Dose selection was the second important DRP in our study. Renal dosage adjustment of drugs is significant, especially in patients who develop acute kidney injury [52]. Even if the drugs are started at the correct dose, the dose of the drugs should be monitored and adjusted when necessary in case of liver and renal dysfunction [52, 53]. In our study, antimicrobials were among the drugs that required dosage adjustment according to renal function. This was due to the fact that although infectious disease physicians started antimicrobials at the correct dose, these doses were sometimes not followed up later.

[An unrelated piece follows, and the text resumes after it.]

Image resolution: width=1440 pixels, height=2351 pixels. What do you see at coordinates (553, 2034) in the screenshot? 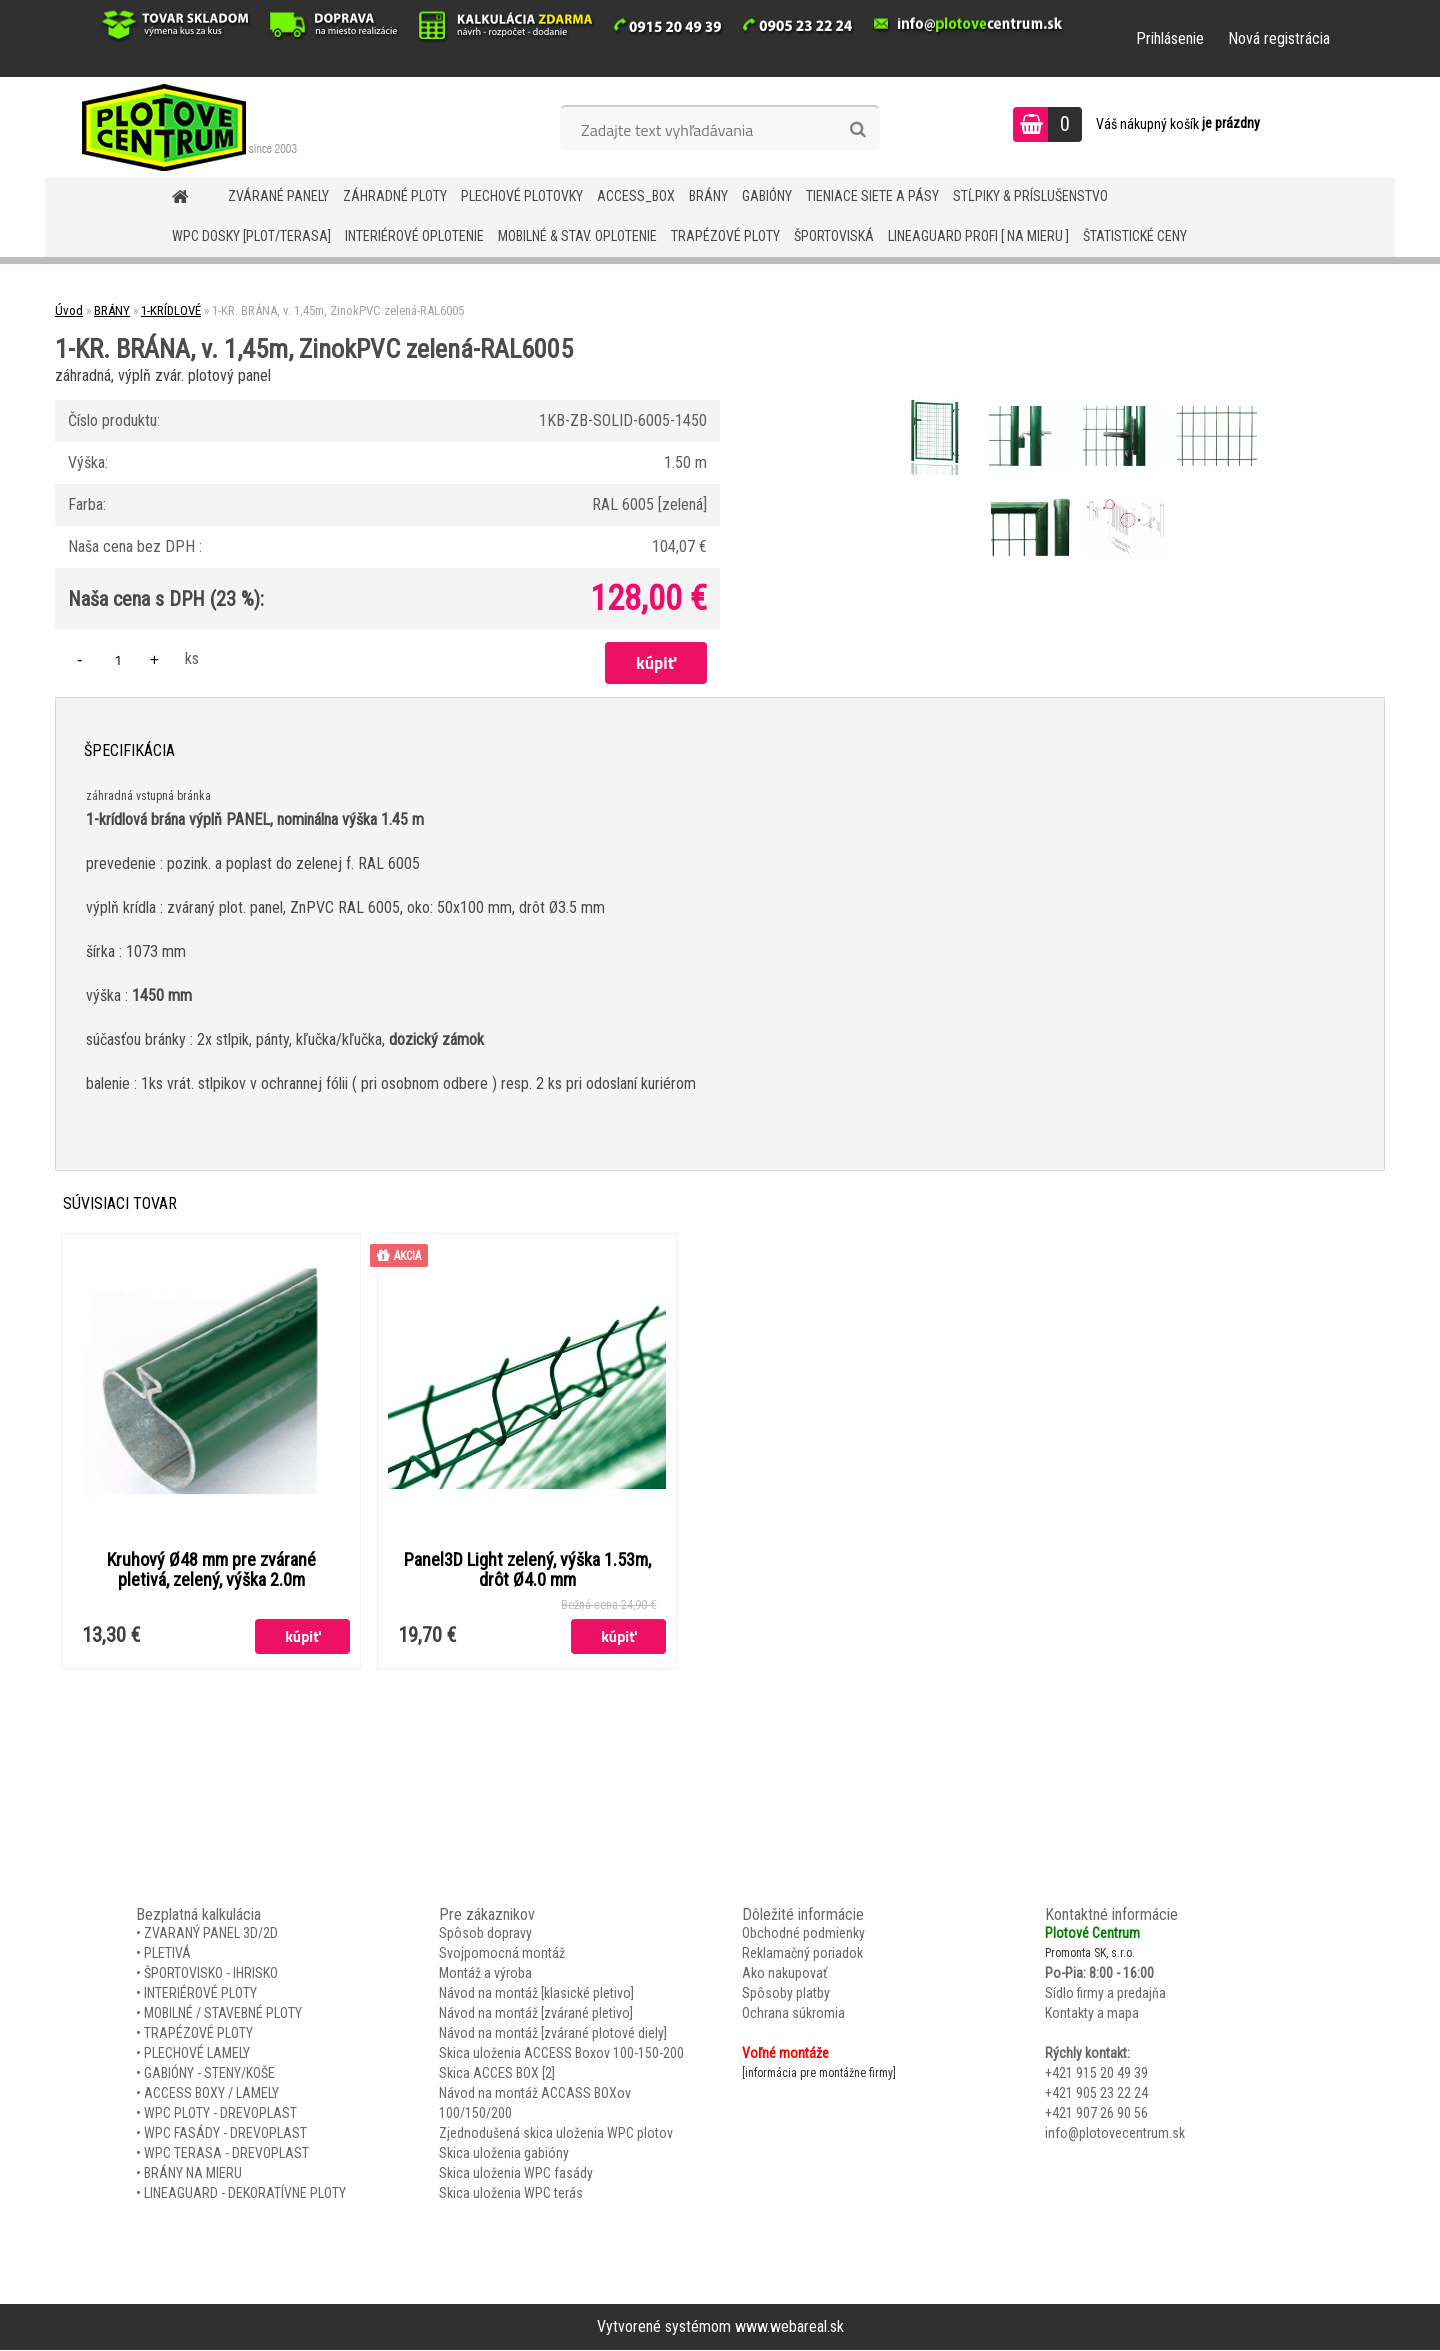 I see `Návod na montáž [zvárané plotové diely]` at bounding box center [553, 2034]. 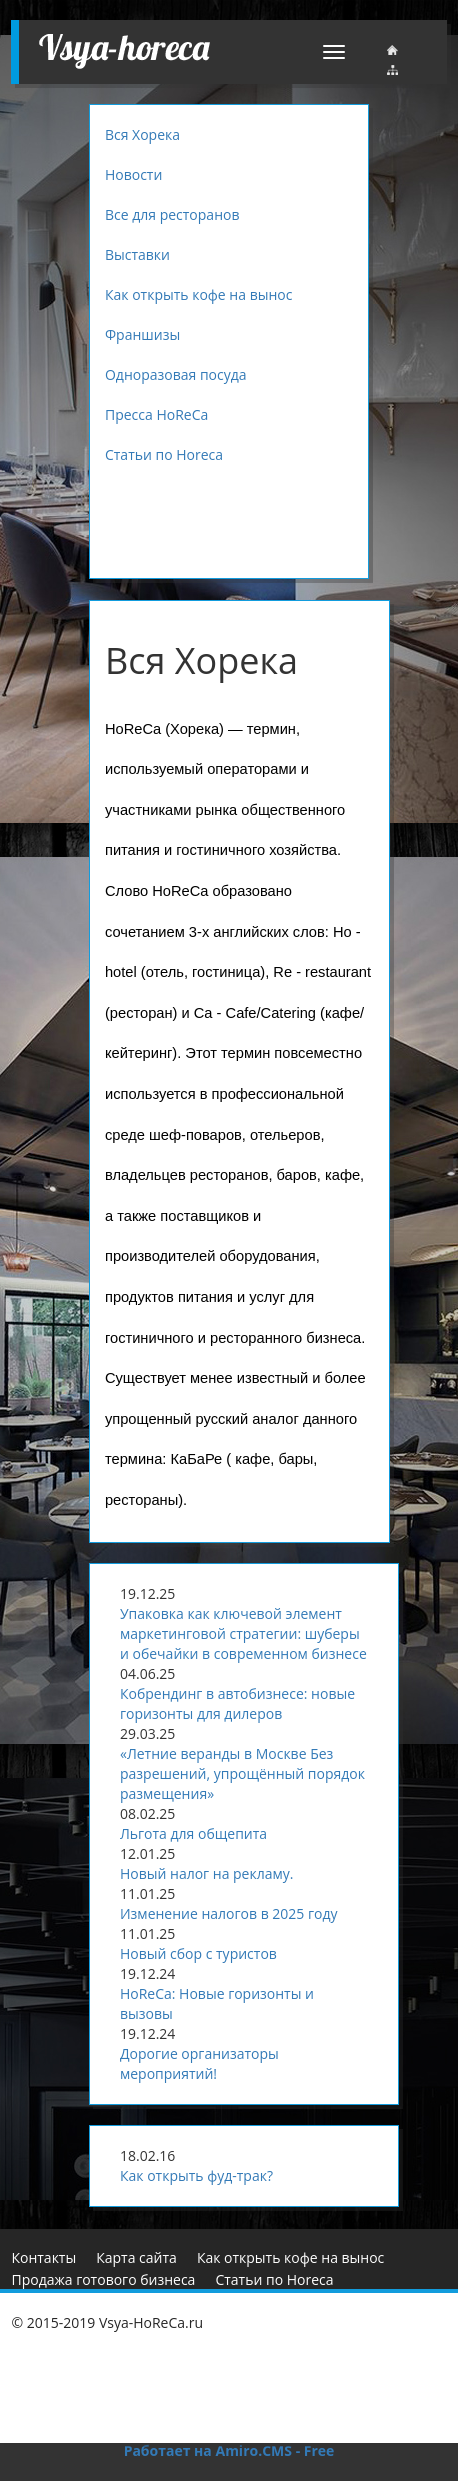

Drug-induced nephrotoxicity was a common adverse event in our study, similar to other studies [17, 54]. Also, venetoclax-related hyperuricemia, hyperkalemia and neutropenia were observed in some patients. In a study investigating the incidence of venetoclax-related toxicity risk in British Columbia, hyperkalemia and hyperphosphatemia were observed in 9 patients (27%), and hyperuricemia was observed in 7 patients (21%) [55]. In their study by Koehler et al., venetoclax-related hyperkalemia (31%) and hyperuricemia (5%) were observed [56]. In our study, one acute lymphoblastic leukemia patient had vincristine-induced neuropathy. Vincristine-induced neuropathy is a common side effect and its incidence is between 30 and 40% [57].

The clinical pharmacist’s acceptance rate of the interventions was good. In general, interventions regarding renal and hepatic dosing were accepted. The clinical pharmacist did not intervene in some cases that required monitoring (for example, category C drug interactions) and only informed the physician. These were evaluated as not possible or necessary to resolve the problem.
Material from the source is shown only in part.